History of Poker: 6 Interesting Facts

Poker is a hugely popular game in the modern age, finding favor with millions of players around the world at land-based casinos and online gambling sites alike. It is also an activity with a lot of history behind it, so if you are interested in learning more about the background of poker, let’s go through some tantalizing facts to paint a bigger picture for you.

Historians can’t agree on where poker originated

Ask most people, and they’ll tell you that poker is a card game with its roots in the USA. However, various experts have argued that this is not it’s true home, with various accounts claiming it is based on a French game known as poque, or a Persian game called As-Nas.

Whatever the case, one certainty is that the format of card game which we now call poker did indeed coalesce in America during the 19th century. So if you understand the basic rules of poker, you are probably playing in a way set down around 200 years ago in and around the Southern States.

20 card decks were once the standard

Modern poker may be played with a deck of 52 cards, but during the formative years this number was much lower, at just 20.

This is partly because poker used to be predominantly played by just two people at a time, and so there was less need for a larger deck.
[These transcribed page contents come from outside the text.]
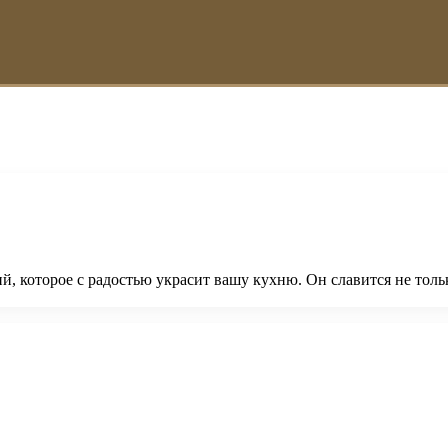
й, которое с радостью украсит вашу кухню. Он славится не тол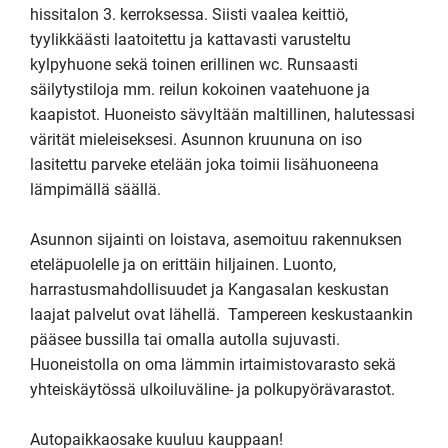
hissitalon 3. kerroksessa. Siisti vaalea keittiö, 
tyylikkäästi laatoitettu ja kattavasti varusteltu 
kylpyhuone sekä toinen erillinen wc. Runsaasti 
säilytystiloja mm. reilun kokoinen vaatehuone ja 
kaapistot. Huoneisto sävyltään maltillinen, halutessasi 
värität mieleiseksesi. Asunnon kruununa on iso 
lasitettu parveke etelään joka toimii lisähuoneena 
lämpimällä säällä.

Asunnon sijainti on loistava, asemoituu rakennuksen 
eteläpuolelle ja on erittäin hiljainen. Luonto, 
harrastusmahdollisuudet ja Kangasalan keskustan 
laajat palvelut ovat lähellä.  Tampereen keskustaankin 
pääsee bussilla tai omalla autolla sujuvasti. 
Huoneistolla on oma lämmin irtaimistovarasto sekä 
yhteiskäytössä ulkoiluväline- ja polkupyörävarastot.

Autopaikkaosake kuuluu kauppaan!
Such a practice was adopted from English card games like brag, and also hints at another potential underlying influence of poker.

The more players you have, the more cards you need, and it did not take long for a 52 card deck to become the norm, with the popularity of poker from the mid-1800s onwards necessitating this increase.

We nearly had another suit in a poker deck

We are all familiar with the Clubs, Hearts, Diamonds and Spades of a typical deck of cards, but in the 1930s there was a movement to introduce a fifth suit alongside these, with the symbol of an eagle being the proposed inclusion.

Although this never came to pass, it is interesting to imagine how different the game of poker would be now if even more card combinations were possible.

Televised poker began in the 1970s

Today we are used to seeing poker on our TV screens, as well as streamed online via services like Twitch. This is a tradition which dates back to 1973, when the World Series of Poker was first shown on CBS.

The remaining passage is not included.